Konusuna gelecek olursak; Amerikalı Ruth Kettering, babası tarafından meşhur bir mücevher hediye edilir. Zamanında Rus Cariçesi Katherina'ya ait olan Ateşten Kalp olarak adlandırılan bir mücevher. O mücevher ile Zengilerin Treni olarak bilenen "Mavi Tren" ile Nice'ye doğru yolculuğa çıkar. Tren Nice'ye geldiğinde kondüktör uyuyan Ruth'u uyandırmaya gider. Fakat Ruth'u uyandıramaz. Çünkü yüzü tanınmayacak şekilde ağır darbeler alarak öldürülmüştür. Ayrıca mücevher de ortalarda yoktur.
Ne tesadüf ki trende dedektifimiz Hercule Poirot'da vardır. Olaya müdahil olur. Hatta Ruth'un babası tarafından görevlendirilir.
Ruth'u ayrı yaşadığı eşi Derek mi öldürdü? Basit bir soygun mu? Yoksa daha fazlası mı?
İlk 100 sayfa biraz sıkıcıydı. Mücevherin alınma aşaması, başka bir karakterin o tren biniş sebebi gibi kısımlar vardı. Sonrasında cinayet işlenir ve Poirot sahneye çıkar. Ondan sonrası su gibi akıp gitti. Katili tahmin ettim. Yuppi. Tahminimin doğru mu düşüncesiyle heyecanla okudum.
Bu arada şaşırtıcı olaylar ve aşk meseleleri de var. Hercule Poirot her ne kadar emekliğe ayrılsada formundan hiçbir şey kaybetmemiş. Gri hücreler son derece iyi çalışıyor, polisin göremediğini görüyor.
Mavi Trenin Esrarı, evet diğer Agatha Christie kitaplarından farklıydı. Evet zorlama yazıldığı belliydi ve evet ilk bölümler sıkıcıydı... Ama ben yine de çok beğendim.
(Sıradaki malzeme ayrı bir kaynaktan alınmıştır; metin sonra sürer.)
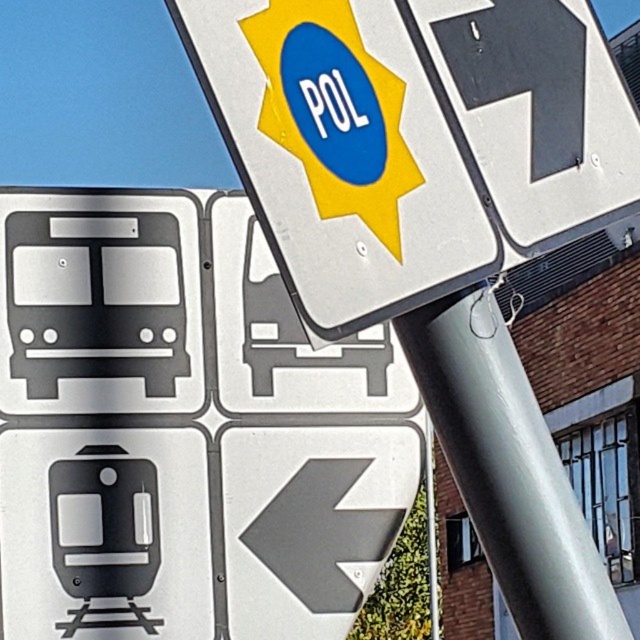 Between metallic silver sign at upper center and black matte arrow at upper right, which one is positioned lower?

metallic silver sign at upper center is lower down.

Is point (291, 88) farther from camera compared to point (579, 97)?

No, (291, 88) is in front of (579, 97).

Identify the location of metallic silver sign at upper center. This screenshot has width=640, height=640. 340,154.

Can you confirm if metallic silver sign at upper center is thinner than metallic gray arrow at lower left?

No.

Who is taller, metallic silver sign at upper center or metallic gray arrow at lower left?

With more height is metallic silver sign at upper center.

Describe the element at coordinates (340, 154) in the screenshot. I see `metallic silver sign at upper center` at that location.

Find the location of a particular element. The height and width of the screenshot is (640, 640). metallic silver sign at upper center is located at coordinates (340, 154).

Between silver metallic pole at center and black matte arrow at upper right, which one has more height?

With more height is silver metallic pole at center.

Can you confirm if silver metallic pole at center is positioned above black matte arrow at upper right?

No.

Does point (529, 564) come behind point (528, 35)?

That is False.

Identify the location of silver metallic pole at center. (508, 468). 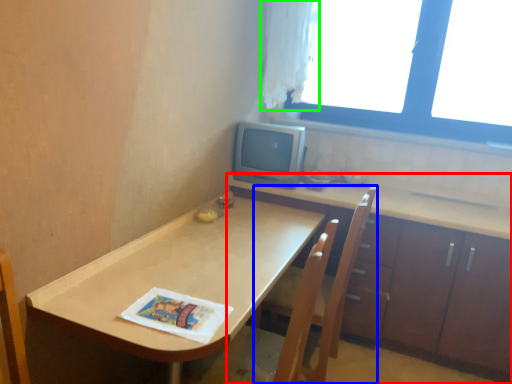 Question: Estimate the real-world distances between objects in this image. Which object is closer to cabinetry (highlighted by a red box), armchair (highlighted by a blue box) or curtain (highlighted by a green box)?

Choices:
 (A) armchair
 (B) curtain

Answer: (A) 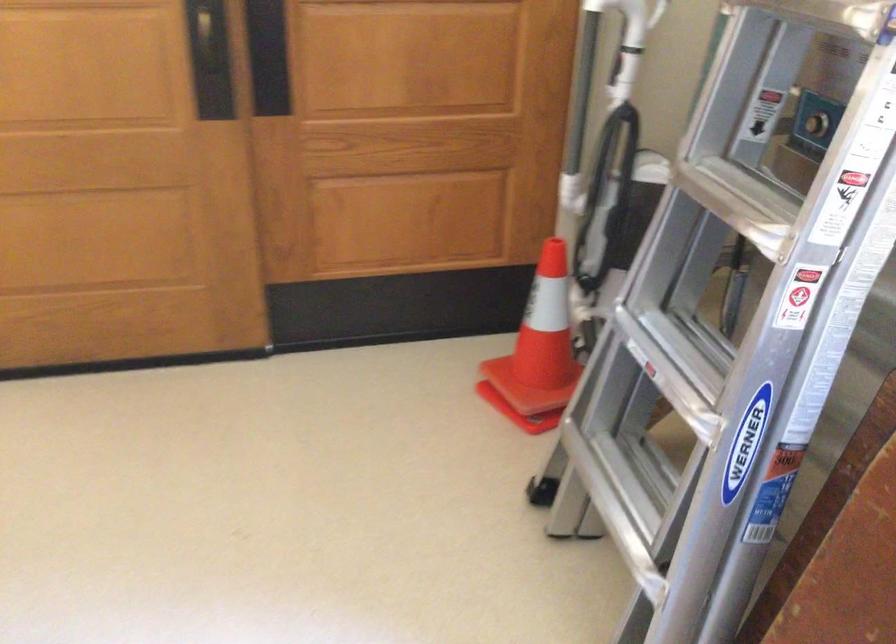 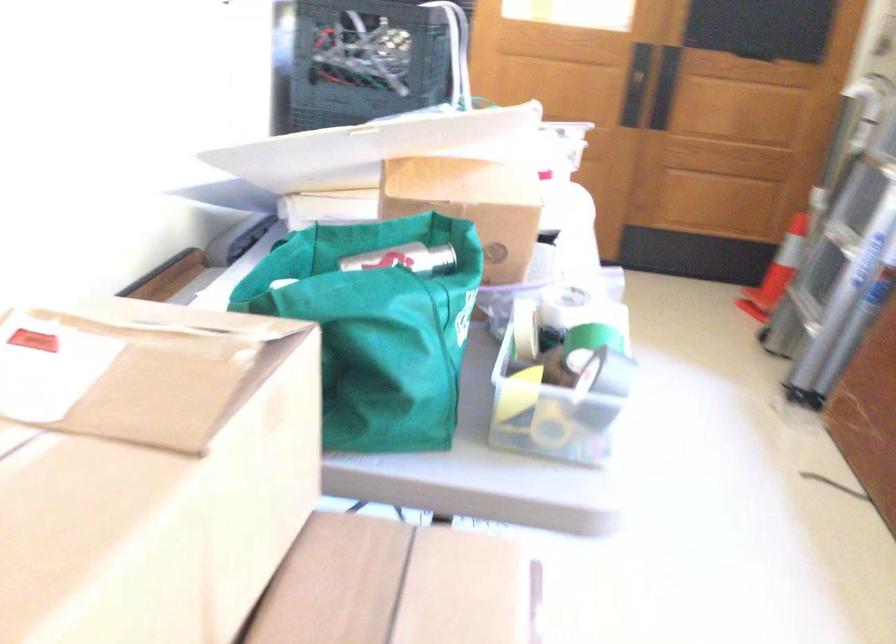 The point at (x=435, y=303) is marked in the first image. Where is the corresponding point in the second image?

(745, 237) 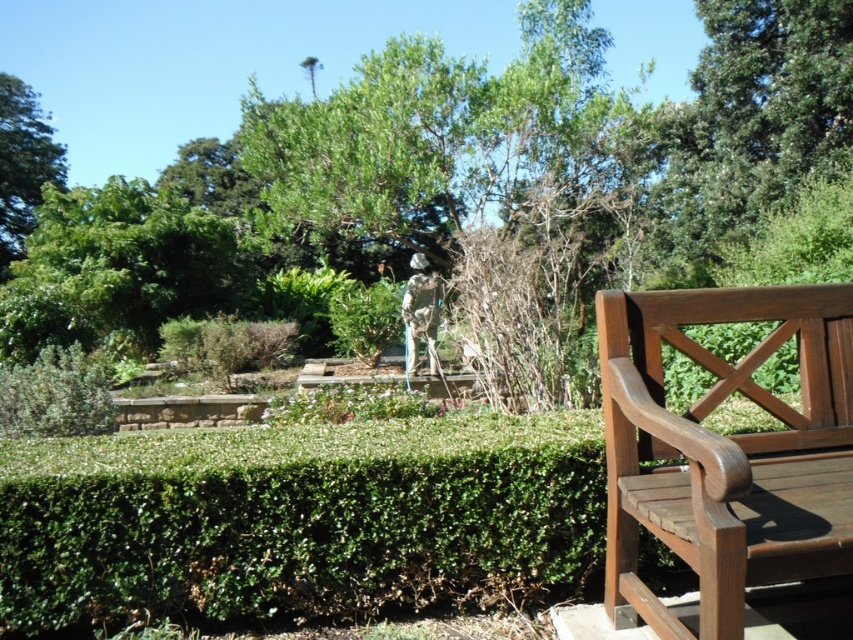 How far apart are green leafy tree at center and silver metallic statue at center?

The distance of green leafy tree at center from silver metallic statue at center is 5.76 meters.

Who is positioned more to the left, green leafy tree at center or silver metallic statue at center?

From the viewer's perspective, green leafy tree at center appears more on the left side.

Does point (117, 248) come farther from viewer compared to point (409, 324)?

Yes.

Identify the location of green leafy tree at center. (457, 182).

Is point (746, 128) less distant than point (6, 202)?

Yes, point (746, 128) is closer to viewer.

Is green leafy tree at center shorter than green leafy tree at upper left?

No.

Is point (242, 122) closer to camera compared to point (10, 211)?

Yes.

You are a GUI agent. You are given a task and a screenshot of the screen. Output one action in this format:
    pyautogui.click(x=<x>, y=<y>)
    Task: Click on the green leafy tree at center
    
    Given the screenshot: What is the action you would take?
    pyautogui.click(x=457, y=182)

Which is behind, point (689, 516) or point (3, 93)?

Positioned behind is point (3, 93).

Can you confirm if dark brown wood bench at right is positioned above green leafy tree at upper left?

Actually, dark brown wood bench at right is below green leafy tree at upper left.

Find the location of a particular element. dark brown wood bench at right is located at coordinates (726, 451). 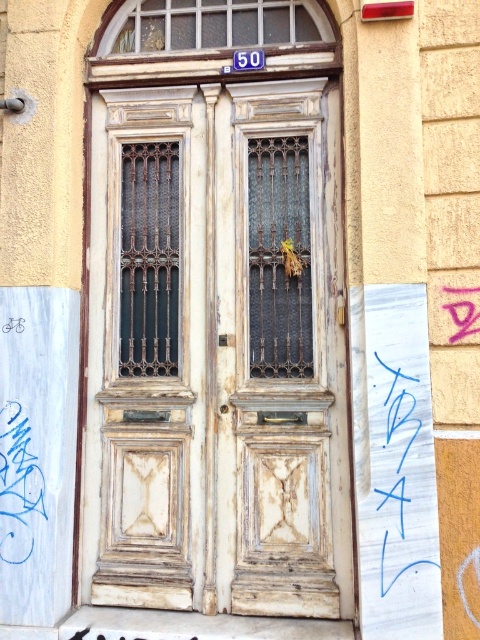 Can you confirm if white weathered wood door at center is positioned below blue marker writing at center?

Actually, white weathered wood door at center is above blue marker writing at center.

Where is `white weathered wood door at center`? white weathered wood door at center is located at coordinates (217, 353). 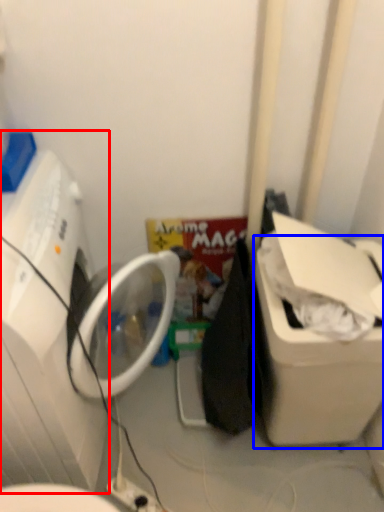 Question: Which of the following is the closest to the observer, washing machine (highlighted by a red box) or water cooler (highlighted by a blue box)?

Choices:
 (A) washing machine
 (B) water cooler

Answer: (A) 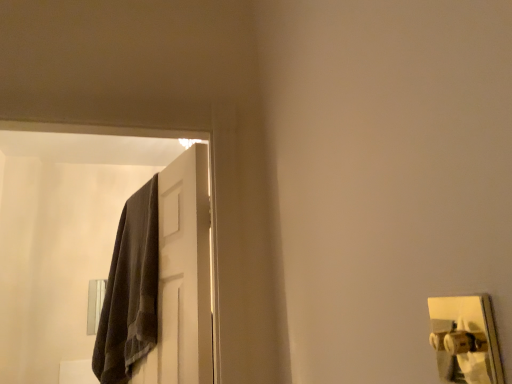 Where is `white matte door at upper left`? The image size is (512, 384). white matte door at upper left is located at coordinates pos(182,277).

What do you see at coordinates (182, 277) in the screenshot? Image resolution: width=512 pixels, height=384 pixels. I see `white matte door at upper left` at bounding box center [182, 277].

Measure the distance between metallic gold door handle at upper right and camera.

metallic gold door handle at upper right and camera are 1.80 meters apart.

What do you see at coordinates (465, 339) in the screenshot?
I see `metallic gold door handle at upper right` at bounding box center [465, 339].

Where is `metallic gold door handle at upper right`? The image size is (512, 384). metallic gold door handle at upper right is located at coordinates (465, 339).

The image size is (512, 384). Find the location of `white matte door at upper left`. white matte door at upper left is located at coordinates (182, 277).

Which is more to the right, metallic gold door handle at upper right or white matte door at upper left?

metallic gold door handle at upper right.

Consider the image. Is metallic gold door handle at upper right positioned before white matte door at upper left?

Yes, it is in front of white matte door at upper left.

Is point (490, 328) farther from viewer compared to point (147, 377)?

No, (490, 328) is closer to viewer.

In the scene shown: From the image's perspective, is metallic gold door handle at upper right under white matte door at upper left?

Heyecanla, keyifle okudum.
ALINTI
"Trenler çok insafsız olabiliyor, değil mi Mösyö Poirot? İnsanlar öldürülüyor, ölüyor ama onlar yollarına devam ediyorlar. Saçmaladığımın farkındayım ama sanırım siz ne dediğimi anlıyorsunuz."
"Evet, evet, biliyorum. Yaşam aynen bir tren gibi. Uzayıp gidiyor. Ve geçip gitmesi de çok iyi aslında."
"Niçin?"
"Çünkü trenler eninde sonunda yolculuğun sonuna ulaşırlar matmazel."
"İnsanların size en gizli duygularını açmalarının en kötü yanı da bu! Sizi bir daha istemezler."
"Keşke hayatta her şey siyah ya da beyaz kadar kesin ve açık olarak belirlenebilse. Ama maalesef yaşam öyle değil, matmazel. Henüz açık olarak kendilerini göstermeyen, ancak insanların üstüne gölgeleri düşen öyle çok şey var ki."
"Daima iki doğru vardır. İyi bir adam kötü bir kadının aşkıyla mahvolabilir; ama tabi bunun tam tersi de olasıdır. Kötü bir adam da iyi bir kadının aşkı nedeniyle mahvolabilir."
"Eğer bilmece çözme ye teneğiniz varsa, biraz da gri hücreleriniz çalışıyorsa, dedektif olarak başarılı olmamanız için hiçbir neden olamaz."